After the worst night EVER, I had breakfast and waited for the physio to come and take me for crutch walking lessons.  But while I was still attached to my drip, that morphine button was working overtime (even though I knew the limits programmed into the machine) because of the agony I was in.  The entire cut was burning like a mofo.  It felt like somebody was hacking away at my ankle bone.  But the problem was that while the morphine was numbing everything else in my body, it didn’t even take the slightest edge off my foot.

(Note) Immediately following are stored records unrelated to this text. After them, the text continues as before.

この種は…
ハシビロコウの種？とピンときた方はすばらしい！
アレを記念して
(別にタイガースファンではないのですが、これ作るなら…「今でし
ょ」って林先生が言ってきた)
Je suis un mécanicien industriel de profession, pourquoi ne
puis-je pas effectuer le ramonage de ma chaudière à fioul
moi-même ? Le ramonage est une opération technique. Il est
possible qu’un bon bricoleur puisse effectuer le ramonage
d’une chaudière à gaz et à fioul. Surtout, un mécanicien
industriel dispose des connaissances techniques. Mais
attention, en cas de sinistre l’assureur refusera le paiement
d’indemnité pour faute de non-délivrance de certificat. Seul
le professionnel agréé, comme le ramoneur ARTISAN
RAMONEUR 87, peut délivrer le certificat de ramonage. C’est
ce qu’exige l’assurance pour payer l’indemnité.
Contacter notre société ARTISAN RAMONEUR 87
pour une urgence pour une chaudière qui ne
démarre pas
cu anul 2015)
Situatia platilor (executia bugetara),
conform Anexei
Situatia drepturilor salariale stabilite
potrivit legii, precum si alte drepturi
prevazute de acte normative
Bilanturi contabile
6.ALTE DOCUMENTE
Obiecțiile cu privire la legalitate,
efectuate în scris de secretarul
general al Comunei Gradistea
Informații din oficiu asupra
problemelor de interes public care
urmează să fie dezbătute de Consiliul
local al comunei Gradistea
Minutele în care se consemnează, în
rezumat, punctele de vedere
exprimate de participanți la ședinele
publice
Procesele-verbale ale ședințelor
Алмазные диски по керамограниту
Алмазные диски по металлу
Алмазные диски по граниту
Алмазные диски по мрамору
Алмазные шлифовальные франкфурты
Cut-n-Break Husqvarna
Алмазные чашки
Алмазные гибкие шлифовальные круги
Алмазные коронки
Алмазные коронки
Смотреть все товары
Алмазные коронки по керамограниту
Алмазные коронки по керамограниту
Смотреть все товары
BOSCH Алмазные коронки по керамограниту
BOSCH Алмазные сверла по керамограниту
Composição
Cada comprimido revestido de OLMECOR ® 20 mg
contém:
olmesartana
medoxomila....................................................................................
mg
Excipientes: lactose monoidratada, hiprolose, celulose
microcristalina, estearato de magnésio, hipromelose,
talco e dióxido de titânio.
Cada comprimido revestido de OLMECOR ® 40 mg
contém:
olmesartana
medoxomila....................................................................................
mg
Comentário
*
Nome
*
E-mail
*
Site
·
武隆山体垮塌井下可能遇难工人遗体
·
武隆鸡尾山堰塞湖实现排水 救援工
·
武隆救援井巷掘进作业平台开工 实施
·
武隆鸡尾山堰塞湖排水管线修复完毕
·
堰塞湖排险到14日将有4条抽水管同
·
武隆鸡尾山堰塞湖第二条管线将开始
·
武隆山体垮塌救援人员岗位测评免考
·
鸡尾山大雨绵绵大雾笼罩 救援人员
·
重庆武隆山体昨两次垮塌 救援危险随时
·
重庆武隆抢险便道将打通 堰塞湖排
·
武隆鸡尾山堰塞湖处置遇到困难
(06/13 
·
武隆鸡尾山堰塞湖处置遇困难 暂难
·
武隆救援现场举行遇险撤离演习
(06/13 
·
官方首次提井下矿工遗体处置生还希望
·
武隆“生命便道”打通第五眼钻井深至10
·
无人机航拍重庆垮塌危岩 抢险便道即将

So when they came to detach me from the drip, I felt like my body was made of pink candyfloss and fluffy clouds, with me unable to string a sentence together, while my foot had a life and pain centre of its own.

When I arrived back home, all I wanted to do was crawl into bed and sleep, but I couldn’t think of anything worse than getting up a flight of stairs, so I flopped onto the couch where I slept for the rest of the day.

And finally, after one very unladylike crawl up those steps last night, I arrived at my bed, which will be my central resting and working hub for the next few weeks.


Moi, doing what I do best (trying to rest and surfing the web).


Wednesday (today):

After waking up, feeling awesome and pain-free, the cut’s burning pain and the dreadful ache from inside my foot is back.  For now I’ll just obey the doctor’s orders and REST for the next few days.

I’ll try my best… but can’t promise anything.

Lessons from a Hospital Rookie

After this little hospital stint, I realised that there were so many things I didn’t know!  So, if you ever have to go in for similar surgery, remember these tips:

  • If you wear glasses, don’t try to cheat the system by putting in your contact lenses. They will find out and insist that you remove them before surgery.
  • Don’t pack too much.  I had three sets of clothes, two pairs of shoes and a laptop bag full of goodies.  I spent 99% of my time in hospital in a very unsexy surgical gown, and I slept for most of my stay.
  • Don’t pack two shoes.  Just pack one for the good foot.
  • Skip the sexy lacy number.  You are not allowed to wear a bra when you go for surgery and you are ONLY allowed to keep your broeks on if they’re 100% cotton.  Mine wasn’t and I was forced to wear a hospital-issue disposable pair.  Not flattering at all.
  • Bring head phones.  If you share a room it can get very noisy with all the moaners and pukers around you.
  • Chat to your fellow inmates.  About 30 minutes before my roomie was discharged, we found out that our kids aren’t only at the same school but that they are classmates too!
  • Decide where you are going to stay at home, especially when you have a double story house.  It’s cool to stay in the living room, but if the only bath is upstairs, you may want to stay in the bedroom instead.
  • If you don’t stay flat on your back with your foot elevated above your heart, your ankle starts to swell – which is very painful.
  • If you’re a mother, chances are that the household will not be run your way while you’re incapacitated.  Get over it.  Your husband / partner is trying his best.  Just let go and focus on getting better.